> EXERCISE GOAL:
Among the entries below, extract exactly the lines that run from the one with "Windows также включает" through the one with "форматирование.", both ends included.

[Dataset records]
╭──
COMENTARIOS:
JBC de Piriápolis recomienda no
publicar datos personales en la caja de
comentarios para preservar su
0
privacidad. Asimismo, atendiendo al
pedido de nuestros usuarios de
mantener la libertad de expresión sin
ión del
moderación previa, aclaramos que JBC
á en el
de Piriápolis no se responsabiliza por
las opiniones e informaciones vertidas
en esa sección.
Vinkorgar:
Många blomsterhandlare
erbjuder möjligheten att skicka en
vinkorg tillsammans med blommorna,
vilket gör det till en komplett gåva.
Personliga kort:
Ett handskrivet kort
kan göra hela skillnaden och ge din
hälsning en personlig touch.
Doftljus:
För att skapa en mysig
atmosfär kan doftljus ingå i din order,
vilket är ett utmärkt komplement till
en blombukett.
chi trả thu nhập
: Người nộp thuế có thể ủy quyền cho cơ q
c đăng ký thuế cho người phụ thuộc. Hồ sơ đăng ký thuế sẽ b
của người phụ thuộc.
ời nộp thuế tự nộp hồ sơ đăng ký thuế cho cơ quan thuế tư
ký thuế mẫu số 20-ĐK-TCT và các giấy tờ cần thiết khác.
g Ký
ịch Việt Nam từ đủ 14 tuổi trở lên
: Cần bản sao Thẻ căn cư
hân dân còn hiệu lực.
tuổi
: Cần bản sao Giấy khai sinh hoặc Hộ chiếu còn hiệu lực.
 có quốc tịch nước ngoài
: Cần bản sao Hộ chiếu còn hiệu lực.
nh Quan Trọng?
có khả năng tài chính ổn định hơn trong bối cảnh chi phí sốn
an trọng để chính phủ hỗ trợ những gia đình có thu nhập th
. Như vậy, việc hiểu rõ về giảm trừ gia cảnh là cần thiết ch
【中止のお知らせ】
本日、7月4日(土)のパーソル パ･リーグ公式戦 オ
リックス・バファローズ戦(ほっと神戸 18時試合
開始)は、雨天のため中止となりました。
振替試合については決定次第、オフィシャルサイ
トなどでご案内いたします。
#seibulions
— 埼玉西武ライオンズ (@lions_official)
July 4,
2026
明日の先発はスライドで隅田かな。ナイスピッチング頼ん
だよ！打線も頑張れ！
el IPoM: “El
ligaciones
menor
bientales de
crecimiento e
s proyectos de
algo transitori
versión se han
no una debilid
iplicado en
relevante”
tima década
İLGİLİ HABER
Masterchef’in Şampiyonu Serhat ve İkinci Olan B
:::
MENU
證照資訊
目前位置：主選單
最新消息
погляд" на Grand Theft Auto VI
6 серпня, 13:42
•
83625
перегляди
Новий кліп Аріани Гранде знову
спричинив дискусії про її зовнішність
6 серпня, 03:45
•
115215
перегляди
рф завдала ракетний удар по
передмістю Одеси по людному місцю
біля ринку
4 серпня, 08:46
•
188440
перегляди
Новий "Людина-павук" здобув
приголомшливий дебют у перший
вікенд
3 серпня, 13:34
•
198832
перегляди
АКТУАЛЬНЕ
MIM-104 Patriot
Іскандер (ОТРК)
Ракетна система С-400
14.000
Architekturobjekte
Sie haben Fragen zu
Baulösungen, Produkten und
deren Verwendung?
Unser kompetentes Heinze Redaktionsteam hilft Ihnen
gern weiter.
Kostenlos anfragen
╰──
╭──
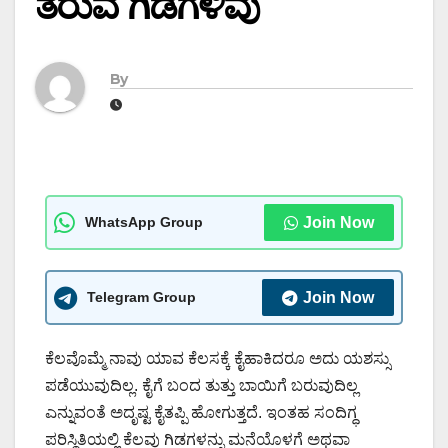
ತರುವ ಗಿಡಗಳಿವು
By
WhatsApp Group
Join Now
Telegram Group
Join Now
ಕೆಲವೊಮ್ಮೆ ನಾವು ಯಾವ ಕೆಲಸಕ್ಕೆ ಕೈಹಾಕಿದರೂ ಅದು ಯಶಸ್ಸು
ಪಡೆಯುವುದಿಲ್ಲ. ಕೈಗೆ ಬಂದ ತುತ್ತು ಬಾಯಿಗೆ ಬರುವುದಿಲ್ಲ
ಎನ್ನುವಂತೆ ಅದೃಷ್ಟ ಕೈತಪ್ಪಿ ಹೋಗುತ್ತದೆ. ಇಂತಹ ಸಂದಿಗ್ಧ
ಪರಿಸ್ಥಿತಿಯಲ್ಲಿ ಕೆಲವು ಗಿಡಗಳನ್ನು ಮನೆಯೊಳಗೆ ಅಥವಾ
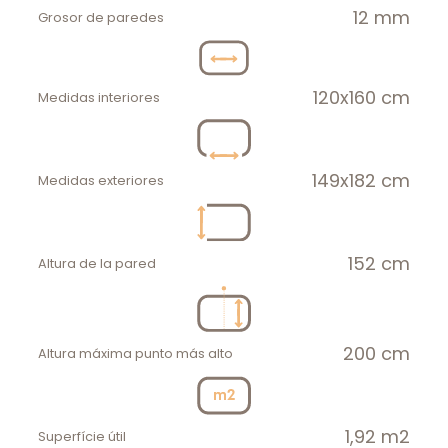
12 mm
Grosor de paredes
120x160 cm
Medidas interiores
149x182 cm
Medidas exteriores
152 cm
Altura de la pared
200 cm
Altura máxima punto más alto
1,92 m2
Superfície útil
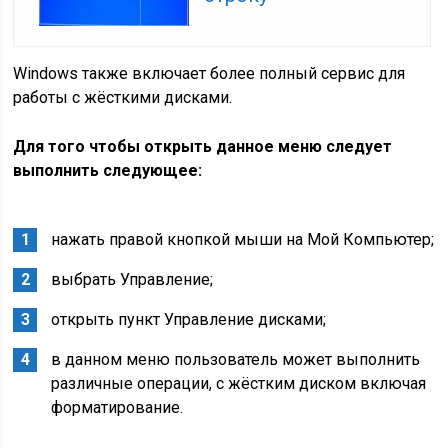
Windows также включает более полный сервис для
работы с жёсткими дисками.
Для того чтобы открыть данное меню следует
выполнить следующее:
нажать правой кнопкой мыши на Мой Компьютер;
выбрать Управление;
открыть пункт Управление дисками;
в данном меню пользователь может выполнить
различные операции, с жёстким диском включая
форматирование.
╰──
> ANSWER FOR THE TASK:
Windows также включает более полный сервис для
работы с жёсткими дисками.
Для того чтобы открыть данное меню следует
выполнить следующее:
нажать правой кнопкой мыши на Мой Компьютер;
выбрать Управление;
открыть пункт Управление дисками;
в данном меню пользователь может выполнить
различные операции, с жёстким диском включая
форматирование.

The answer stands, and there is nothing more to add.